╔══
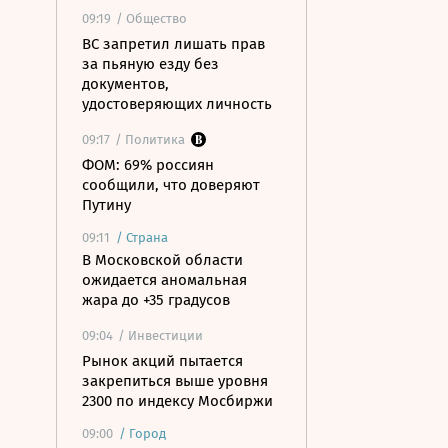
09:19
/ Общество
ВС запретил лишать прав
за пьяную езду без
документов,
удостоверяющих личность
09:17
/ Политика
ФОМ: 69% россиян
сообщили, что доверяют
Путину
09:11
/
Страна
В Московской области
ожидается аномальная
жара до +35 градусов
09:04
/ Инвестиции
Рынок акций пытается
закрепиться выше уровня
2300 по индексу Мосбиржи
09:00
/
Город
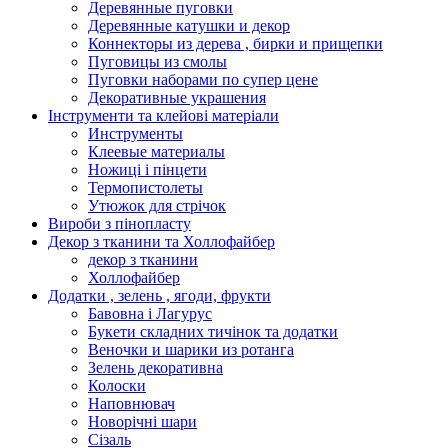
Деревянные пуговки
Деревянные катушки и декор
Коннекторы из дерева , бирки и прищепки
Пуговицы из смолы
Пуговки наборами по супер цене
Декоративные украшения
Інструменти та клейові матеріали
Инструменты
Клеевые материалы
Ножиці і пінцети
Термопистолеты
Утюжок для стрічок
Вироби з пінопласту
Декор з тканини та Холлофайбер
декор з тканини
Холлофайбер
Додатки , зелень , ягоди, фрукти
Бавовна і Лагурус
Букети складних тичінок та додатки
Веночки и шарики из ротанга
Зелень декоративна
Колоски
Наповнювач
Новорічні шари
Сізаль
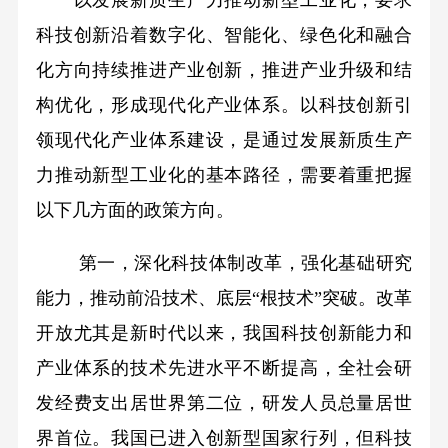
以发展新质生产力推动新型工业化，要求
科技创新沿着数字化、智能化、绿色化和融合
化方向持续推进产业创新，推进产业升级和结
构优化，形成现代化产业体系。以科技创新引
领现代化产业体系建设，是通过发展新质生产
力推动新型工业化的基本路径，需要着重把握
以下几方面的政策方向。
第一，深化科技体制改革，强化基础研究
能力，推动前沿技术、底层“根技术”突破。改革
开放尤其是新时代以来，我国科技创新能力和
产业体系的技术先进水平不断提高，全社会研
发经费支出居世界第二位，研发人员总量居世
界首位。我国已进入创新型国家行列，但科技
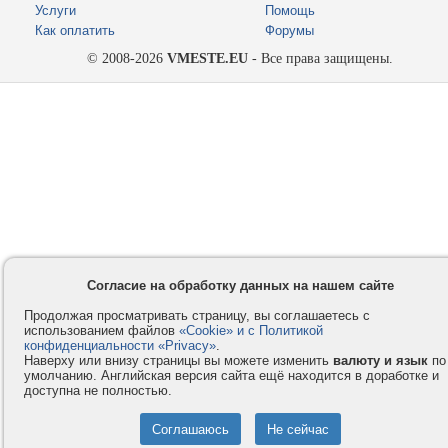
Услуги
Помощь
Как оплатить
Форумы
© 2008-2026
VMESTE.EU
- Все права защищены.
Согласие на обработку данных на нашем сайте
Продолжая просматривать страницу, вы соглашаетесь с
использованием файлов
«Cookie» и с Политикой
конфиденциальности «Privacy»
.
Наверху или внизу страницы вы можете изменить
валюту и язык
по
умолчанию. Английская версия сайта ещё находится в доработке и
доступна не полностью.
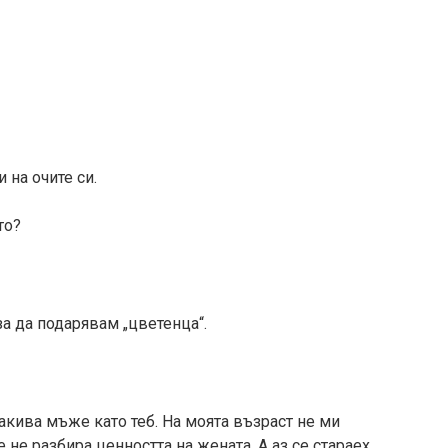
 на очите си.
то?
а да подарявам „цветенца“.
такива мъже като теб. На моята възраст не ми
 не разбира ценността на жената. А аз се стараех,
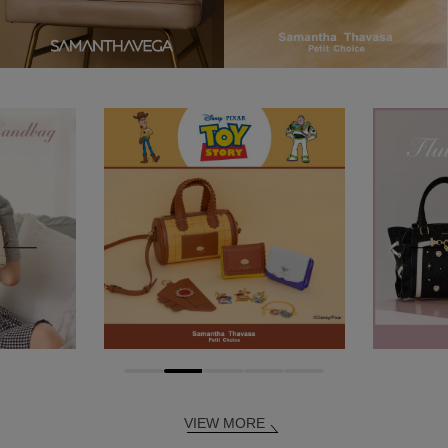
VIEW MORE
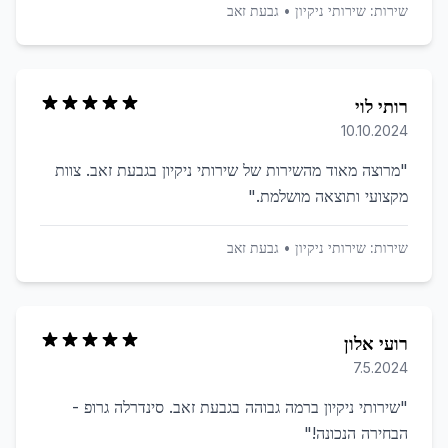
שירות:
שירותי ניקיון
•
גבעת זאב
רותי לוי
10.10.2024
"
מרוצה מאוד מהשירות של שירותי ניקיון בגבעת זאב. צוות
מקצועי ותוצאה מושלמת.
"
שירות:
שירותי ניקיון
•
גבעת זאב
רועי אלון
7.5.2024
"
שירותי ניקיון ברמה גבוהה בגבעת זאב. סינדרלה גרופ -
הבחירה הנכונה!
"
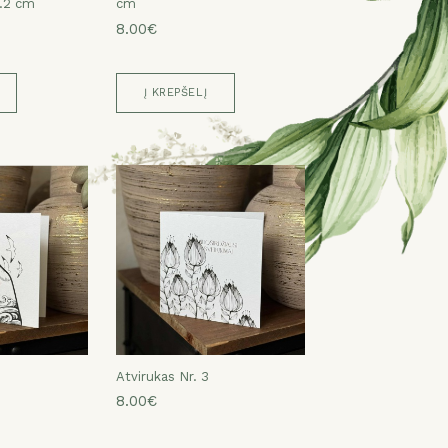
6.2 cm
cm
8.00€
Į KREPŠELĮ
Atvirukas Nr. 3
8.00€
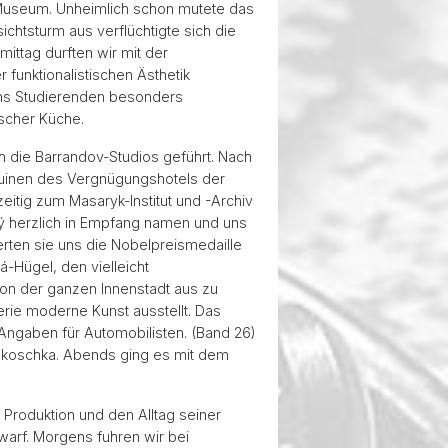
Museum. Unheimlich schon mutete das
htsturm aus verflüchtigte sich die
ttag durften wir mit der
 funktionalistischen Ästhetik
uns Studierenden besonders
scher Küche.
h die Barrandov-Studios geführt. Nach
Ruinen des Vergnügungshotels der
itig zum Masaryk-Institut und -Archiv
ký herzlich in Empfang namen und uns
ierten sie uns die Nobelpreismedaille
-Hügel, den vielleicht
 von der ganzen Innenstadt aus zu
erie moderne Kunst ausstellt. Das
Angaben für Automobilisten. (Band 26)
 Kokoschka. Abends ging es mit dem
Produktion und den Alltag seiner
rwarf. Morgens fuhren wir bei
╚══
# WORK TO BE COMPLETED
Give back every record exactly, dropping its pictures.

# THE ANSWER
09:19
/ Общество
ВС запретил лишать прав
за пьяную езду без
документов,
удостоверяющих личность
09:17
/ Политика
ФОМ: 69% россиян
сообщили, что доверяют
Путину
09:11
/
Страна
В Московской области
ожидается аномальная
жара до +35 градусов
09:04
/ Инвестиции
Рынок акций пытается
закрепиться выше уровня
2300 по индексу Мосбиржи
09:00
/
Город
Деревянные пуговки
Деревянные катушки и декор
Коннекторы из дерева , бирки и прищепки
Пуговицы из смолы
Пуговки наборами по супер цене
Декоративные украшения
Інструменти та клейові матеріали
Инструменты
Клеевые материалы
Ножиці і пінцети
Термопистолеты
Утюжок для стрічок
Вироби з пінопласту
Декор з тканини та Холлофайбер
декор з тканини
Холлофайбер
Додатки , зелень , ягоди, фрукти
Бавовна і Лагурус
Букети складних тичінок та додатки
Веночки и шарики из ротанга
Зелень декоративна
Колоски
Наповнювач
Новорічні шари
Сізаль
以发展新质生产力推动新型工业化，要求
科技创新沿着数字化、智能化、绿色化和融合
化方向持续推进产业创新，推进产业升级和结
构优化，形成现代化产业体系。以科技创新引
领现代化产业体系建设，是通过发展新质生产
力推动新型工业化的基本路径，需要着重把握
以下几方面的政策方向。
第一，深化科技体制改革，强化基础研究
能力，推动前沿技术、底层“根技术”突破。改革
开放尤其是新时代以来，我国科技创新能力和
产业体系的技术先进水平不断提高，全社会研
发经费支出居世界第二位，研发人员总量居世
界首位。我国已进入创新型国家行列，但科技
Услуги
Помощь
Как оплатить
Форумы
© 2008-2026
VMESTE.EU
- Все права защищены.
Согласие на обработку данных на нашем сайте
Продолжая просматривать страницу, вы соглашаетесь с
использованием файлов
«Cookie» и с Политикой
конфиденциальности «Privacy»
.
Наверху или внизу страницы вы можете изменить
валюту и язык
по
умолчанию. Английская версия сайта ещё находится в доработке и
доступна не полностью.
 на очите си.
то?
а да подарявам „цветенца“.
такива мъже като теб. На моята възраст не ми
 не разбира ценността на жената. А аз се стараех,
VIEW MORE
שירות:
שירותי ניקיון
•
גבעת זאב
רותי לוי
10.10.2024
"
מרוצה מאוד מהשירות של שירותי ניקיון בגבעת זאב. צוות
מקצועי ותוצאה מושלמת.
"
שירות:
שירותי ניקיון
•
גבעת זאב
רועי אלון
7.5.2024
"
שירותי ניקיון ברמה גבוהה בגבעת זאב. סינדרלה גרופ -
הבחירה הנכונה!
"
6.2 cm
cm
8.00€
Į KREPŠELĮ
Atvirukas Nr. 3
8.00€
Museum. Unheimlich schon mutete das
htsturm aus verflüchtigte sich die
ttag durften wir mit der
 funktionalistischen Ästhetik
uns Studierenden besonders
scher Küche.
h die Barrandov-Studios geführt. Nach
Ruinen des Vergnügungshotels der
itig zum Masaryk-Institut und -Archiv
ký herzlich in Empfang namen und uns
ierten sie uns die Nobelpreismedaille
-Hügel, den vielleicht
 von der ganzen Innenstadt aus zu
erie moderne Kunst ausstellt. Das
Angaben für Automobilisten. (Band 26)
 Kokoschka. Abends ging es mit dem
Produktion und den Alltag seiner
rwarf. Morgens fuhren wir bei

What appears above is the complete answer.